Earnings

Financial Dictionary -> Investing -> Earnings

Earnings is one of those words possessing a double meaning when examined closely but only a single meaning when its alter-ego is used in conversation. Income is the alter-ego. Income is analogous to both people and companies. It is calculated differently but it is needed by both entities to survive and prosper. Income to people is most often their paycheck. It is figured a bit differently from a company's earnings but the bottom line is the same. For example, with a paycheck the gross amount is computed by multiplying the hours worked by the hourly wage.

While that is the most common means, some people work on commission or a base pay plus commission or a flat salary. Regardless after all deductions for taxes, insurance, loans, etc, the bottom line is the take home pay. Companies on the other hand compute income by taking their revenues and subtracting cost of sales, operating expenses and taxes over a given period of time. A company's earnings usually refers to after-tax net income.

Notice the similarity between a person's income and a company's income. Both are after tax numbers. This number is the actual earnings because all of the mandatory deductions have been accounted for. Notice also the computation method does not indicate how a person or company will spend their earnings. Nor, does it intimate that these earnings will be spent wisely or foolishly.

One can easily surmise that if a person spends their earnings foolishly or haphazardly their personal life style will suffer.
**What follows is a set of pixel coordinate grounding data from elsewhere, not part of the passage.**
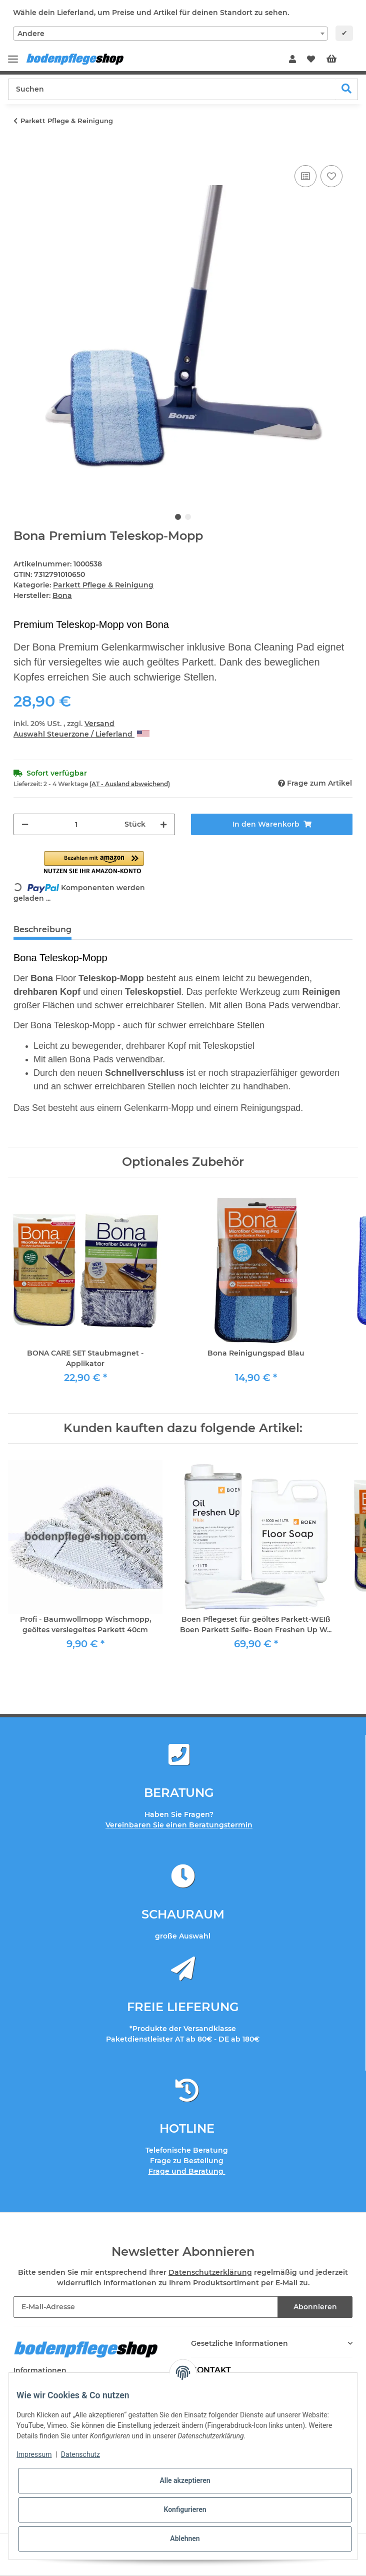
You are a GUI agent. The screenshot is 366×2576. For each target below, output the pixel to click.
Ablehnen (185, 2538)
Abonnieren (315, 2306)
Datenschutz (80, 2454)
Almost the same thing can be said for a company because, generally, a business's earnings are the main determinant of its share price. If a company is not publicly traded and does not maintain a reserve set aside out of earnings, it probably won't maintain profitability. Its remaining economic life could be shortened considerably without attention to and maintenance of earnings.

Regardless of which category one is looking at when it comes to earnings, it is clear successful longevity can only be insured by the constant evaluation of income/earnings. Not minding the store (to use an old saying), almost always leads to earnings dwindling and longevity evaporating.